Yaşanan onca kötü hâdiseden sonra ders çıkarmamız gerekmiyor mu? Bu dünyaya ne için geldiğimizi, yaşayış gayemizi, nereden geldiğimizi ve nereye gideceğimizi düşünmemiz için daha nelerin yaşanmasını bekliyoruz?

Muhakkak yapacağı hiçbir şey Rabbime zor gelmez fakat biz, cehâletten kurtulmak için daha ne tür âfetlerin gelmesini bekliyoruz?

Aylardır okulların ve bazı iş yerlerinin kapalı olması, sosyal aktivite yapabileceğimiz her yerin yasak îlan edilmesi, evlere kapanıp iç dünyamızla baş başa kalarak tevekkül etmemizi, kendimizi mübârek Ramazan ayına hazırlamamız için değerlendirip, bir fırsata dönüştürmemizi gerektiriyorken sürekli bunalıp, şikâyet ederek elimize ne geçti veya bize ne kazandırır ki?

Ramazan ayına başlarken, bu yıl, her zamankinden daha umutlu bir şekilde günahlardan arınmayı dileyerek milâdımız olması için çaba sarf etmeliyiz.

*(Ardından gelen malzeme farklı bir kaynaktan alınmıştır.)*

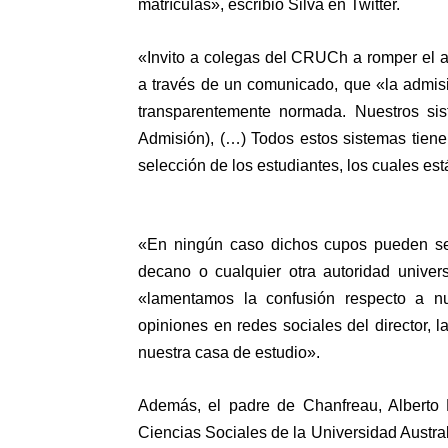
matrículas», escribió Silva en Twitter.
«Invito a colegas del CRUCh a romper el au
a través de un comunicado, que «la admisi
transparentemente normada. Nuestros s
Admisión), (…) Todos estos sistemas tiene
selección de los estudiantes, los cuales es
«En ningún caso dichos cupos pueden ser 
decano o cualquier otra autoridad univer
«lamentamos la confusión respecto a n
opiniones en redes sociales del director,
nuestra casa de estudio».
Además, el padre de Chanfreau, Alberto H
Ciencias Sociales de la Universidad Austral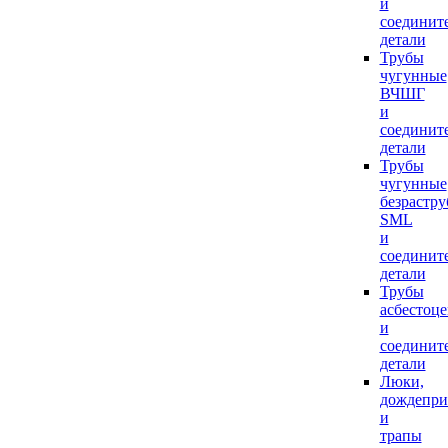
и
соединит
детали
Трубы
чугунные
ВЧШГ
и
соединит
детали
Трубы
чугунные
безрастр
SML
и
соединит
детали
Трубы
асбестоц
и
соединит
детали
Люки,
дождепр
и
трапы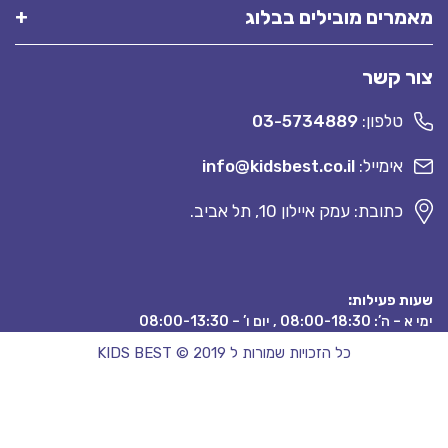
מרים מובילים בבלוג
ר קשר
טלפון:
03-5734889
אימייל:
info@kidsbest.co.il
כתובת: עמק איילון 10, תל אביב.
ת פעילות:
08:00-18:3 , יום ו’ – 08:00-13:30
כל הזכויות שמורות ל KIDS BEST © 2019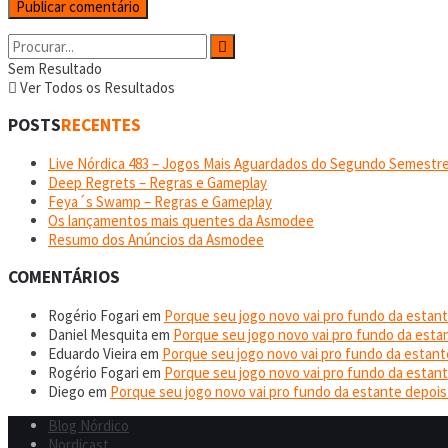
Sem Resultado
Ver Todos os Resultados
POSTS
RECENTES
Live Nórdica 483 – Jogos Mais Aguardados do Segundo Semestre
Deep Regrets – Regras e Gameplay
Feya´s Swamp – Regras e Gameplay
Os lançamentos mais quentes da Asmodee
Resumo dos Anúncios da Asmodee
COMENTÁRIOS
Rogério Fogari
em
Porque seu jogo novo vai pro fundo da estant
Daniel Mesquita
em
Porque seu jogo novo vai pro fundo da esta
Eduardo Vieira
em
Porque seu jogo novo vai pro fundo da estant
Rogério Fogari
em
Porque seu jogo novo vai pro fundo da estant
Diego
em
Porque seu jogo novo vai pro fundo da estante depois
Blog Nórdico
Nordicast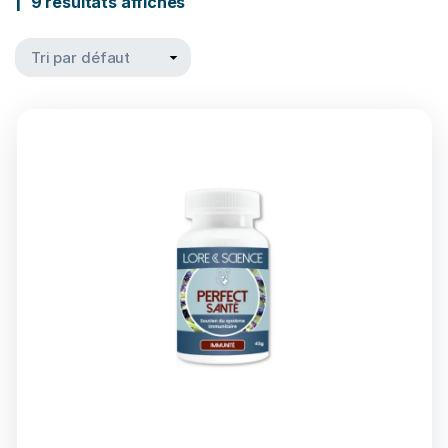
9 résultats affichés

Bağışıklık sistemimizi ve psikolojimizi güçlendiren oruç ile hem bedenimizi hem ruhumuzu kötülüklerden temizleyeceğimize inanmalıyız.

Oruç, namaz, zikir, Kur’ân vesâire ibâdetler ile amel defterimizi doldururken de kalbimiz ve aklımızla günaha girmekten sakınmalıyız.

Geçenlerde denk geldiğim bir yazıya burada yer vermek istiyorum.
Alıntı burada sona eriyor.